*** Opening of RECORDS FOR PROCESSING ***
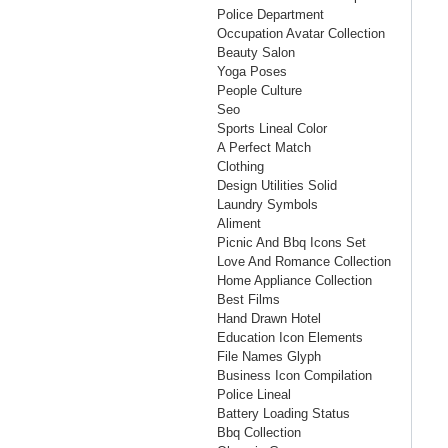
Police Department
Occupation Avatar Collection
Beauty Salon
Yoga Poses
People Culture
Seo
Sports Lineal Color
A Perfect Match
Clothing
Design Utilities Solid
Laundry Symbols
Aliment
Picnic And Bbq Icons Set
Love And Romance Collection
Home Appliance Collection
Best Films
Hand Drawn Hotel
Education Icon Elements
File Names Glyph
Business Icon Compilation
Police Lineal
Battery Loading Status
Bbq Collection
*** Close of RECORDS FOR PROCESSING ***
_ACTION ITEM:_
Please give back only the lines starting with the one that contains "Picnic And Bbq Icons Set" and ending with the last line of the listing, retyped exactly.

_RESPONSE TO THE TASK:_
Picnic And Bbq Icons Set
Love And Romance Collection
Home Appliance Collection
Best Films
Hand Drawn Hotel
Education Icon Elements
File Names Glyph
Business Icon Compilation
Police Lineal
Battery Loading Status
Bbq Collection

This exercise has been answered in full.